Cybersecurity Awareness Month: HR Leaders can Help Create & Support a Cyber-Aware Culture

HR leaders must be actively engaged in the business of their organizations to help deliver on immediate and long-term goals and add shareholder value, to paraphrase Padma Thiruvengadam’s essay in The Rise of HR. This includes understanding key business processes, including how the company conducts business and whether changes should be made to these processes. One critical business process that every HR professional must be aware of and help bolster is a cyber-aware culture in which every employee plays a role in protecting the organization’s data, devices, and IT networks from unauthorized access and malicious use: cybersecurity.

 

Cybersecurity impacts every person in the workplace in every element of operations and is one of the reasons that the Cybersecurity and Infrastructure Security Agency (CISA) and the National Cybersecurity Alliance (NCA) are urging all employees to see themselves in cyber during this Cybersecurity Awareness Month. Knowing how to converse with your organization’s IT teams to support their efforts to protect your company is essential for HR professionals because a cyber breach can result in millions in fines, millions in ransom paid to cyber criminals, a large time cost to repair a breach,and damage a company’s reputation in the marketplace. The IBM 2022 Cost of a Data Breach study shows that even one cyber incident can cost anywhere from $4 million to more than $10 million, depending on the type and size of the organization!

 

Making cybersecurity a company-wide priority has become even more important because companies’ network footprints have expanded dramatically with the normalization of hybrid and remote work. Just three years ago, an organization’s footprint might have been centered in one building, campus, or a set of locations. Today, a company’s footprint includes those same locations plus home offices that may be across the country or even the globe. That “sprawl” not only has expanded but also has distorted the perimeter of the network footprint, making it increasingly difficult to protect.

 

More than ever, HR must be involved in an organization’s cybersecurity conversations, if, for no other reason, they want to protect employees’ personally identifiable information. In addition to understanding the basics of why it is important and how the company is protecting its data from attack, HR professionals should understand that attacks aren’t always from external actors. The biggest threats organizations face today include the multiplied attack vectors from the sprawl mentioned above and from the fact that sometimes employees are just careless or don’t “see themselves in cyber”.
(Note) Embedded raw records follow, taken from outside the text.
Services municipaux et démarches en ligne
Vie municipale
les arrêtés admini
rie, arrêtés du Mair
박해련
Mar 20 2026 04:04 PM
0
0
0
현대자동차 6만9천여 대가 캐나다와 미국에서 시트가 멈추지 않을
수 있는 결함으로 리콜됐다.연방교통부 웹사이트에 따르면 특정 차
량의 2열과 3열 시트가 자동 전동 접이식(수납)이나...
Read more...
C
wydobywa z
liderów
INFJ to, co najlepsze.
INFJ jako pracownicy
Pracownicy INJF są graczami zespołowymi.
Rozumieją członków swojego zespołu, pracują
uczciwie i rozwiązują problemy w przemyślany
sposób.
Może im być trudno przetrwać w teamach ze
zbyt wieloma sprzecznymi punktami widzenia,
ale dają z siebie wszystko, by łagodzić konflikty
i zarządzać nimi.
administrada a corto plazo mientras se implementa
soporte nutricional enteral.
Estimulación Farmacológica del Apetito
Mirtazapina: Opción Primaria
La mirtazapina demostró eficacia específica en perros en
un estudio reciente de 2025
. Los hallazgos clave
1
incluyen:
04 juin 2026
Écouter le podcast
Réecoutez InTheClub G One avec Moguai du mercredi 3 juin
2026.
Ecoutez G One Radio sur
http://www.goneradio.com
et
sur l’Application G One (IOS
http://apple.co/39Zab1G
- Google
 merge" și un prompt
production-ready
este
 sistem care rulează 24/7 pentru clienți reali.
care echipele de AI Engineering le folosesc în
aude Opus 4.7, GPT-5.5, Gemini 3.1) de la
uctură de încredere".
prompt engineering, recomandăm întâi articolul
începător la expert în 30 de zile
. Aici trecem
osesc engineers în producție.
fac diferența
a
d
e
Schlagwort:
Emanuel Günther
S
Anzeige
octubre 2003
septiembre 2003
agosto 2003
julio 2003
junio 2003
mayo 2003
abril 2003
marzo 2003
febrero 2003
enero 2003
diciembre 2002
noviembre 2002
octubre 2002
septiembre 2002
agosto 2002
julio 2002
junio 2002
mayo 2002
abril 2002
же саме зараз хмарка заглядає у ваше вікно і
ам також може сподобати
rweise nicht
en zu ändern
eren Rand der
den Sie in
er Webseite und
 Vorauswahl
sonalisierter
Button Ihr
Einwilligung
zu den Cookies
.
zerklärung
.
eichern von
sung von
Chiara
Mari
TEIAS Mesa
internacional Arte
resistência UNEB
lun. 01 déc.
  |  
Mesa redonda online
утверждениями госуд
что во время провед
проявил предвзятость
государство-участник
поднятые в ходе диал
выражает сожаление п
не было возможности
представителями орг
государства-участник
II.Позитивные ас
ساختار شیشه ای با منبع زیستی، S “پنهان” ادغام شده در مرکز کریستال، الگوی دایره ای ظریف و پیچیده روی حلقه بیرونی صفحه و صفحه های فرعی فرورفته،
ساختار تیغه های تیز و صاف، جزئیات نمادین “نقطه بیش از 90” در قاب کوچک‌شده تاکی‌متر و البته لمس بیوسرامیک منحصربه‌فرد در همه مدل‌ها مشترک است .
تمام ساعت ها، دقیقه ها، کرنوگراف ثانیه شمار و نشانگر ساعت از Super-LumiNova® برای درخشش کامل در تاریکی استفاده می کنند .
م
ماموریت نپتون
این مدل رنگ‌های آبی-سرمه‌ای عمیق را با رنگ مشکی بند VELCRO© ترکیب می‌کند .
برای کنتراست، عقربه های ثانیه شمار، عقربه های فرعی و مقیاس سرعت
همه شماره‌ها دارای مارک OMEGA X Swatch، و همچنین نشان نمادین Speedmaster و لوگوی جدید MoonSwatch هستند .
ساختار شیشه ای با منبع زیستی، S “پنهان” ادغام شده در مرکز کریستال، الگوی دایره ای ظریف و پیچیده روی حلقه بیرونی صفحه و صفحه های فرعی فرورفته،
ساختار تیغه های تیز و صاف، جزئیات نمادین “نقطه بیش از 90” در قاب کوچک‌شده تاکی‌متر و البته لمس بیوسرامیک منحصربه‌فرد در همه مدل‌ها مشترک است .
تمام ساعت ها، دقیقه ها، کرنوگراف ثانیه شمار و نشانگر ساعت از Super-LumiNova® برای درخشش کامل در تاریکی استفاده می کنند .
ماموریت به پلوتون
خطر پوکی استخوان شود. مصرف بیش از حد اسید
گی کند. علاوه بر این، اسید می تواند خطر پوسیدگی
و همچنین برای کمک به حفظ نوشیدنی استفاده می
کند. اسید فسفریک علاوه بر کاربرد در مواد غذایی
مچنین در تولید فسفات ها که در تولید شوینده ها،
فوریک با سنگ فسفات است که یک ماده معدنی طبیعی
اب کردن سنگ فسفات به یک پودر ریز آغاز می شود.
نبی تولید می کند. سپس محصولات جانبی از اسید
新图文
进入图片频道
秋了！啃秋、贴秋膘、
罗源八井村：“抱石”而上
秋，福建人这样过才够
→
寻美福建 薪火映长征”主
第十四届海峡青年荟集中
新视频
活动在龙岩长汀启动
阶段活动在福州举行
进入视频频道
Organizations can protect against employee errors by fostering a culture in which everyone understands their role in cyber, and IT experts want their HR colleagues on board to help implement that culture. To help HR professionals become versed in the language of cybersecurity, HRCI offers a Certificate in Cybersecurity alongside 23 courses and certificates in everything from Compliance and Operational Security Scenarios to Cybersecurity for Human Resource Professionals.

Through HRCI courses, HR professionals can learn more about:

  • IT Cloud Data & cloud operations security,
  • IT cryptography scenarios,
  • identification and authentication techniques,
  • network security scenarios,
  • compliance and operational security scenarios,
  • malware,
  • security awareness training,
  • risk management,
  • disaster recovery, and
  • common attacks.

Every worker in an organization should “see themselves in cyber” during Cybersecurity Awareness Month and year-round because all of us are responsible for upholding the security of data and information related to our jobs. HR leaders and teams can educate themselves in cyber to ensure they are included in the conversations around a security policy that sets the tone and objectives for IT security-related concerns for their organization and to be able to get senior management and the executive team on board to support the policy.

Regardless of how complex cybersecurity may seem, as CISA says, it is ultimately all about people. If you are in people management, take a moment to determine what you know about cyber and what you need to learn to be actively engaged in the business of your organization’s cybersecurity initiatives to support its immediate and long-term goals and deliver on shareholder value.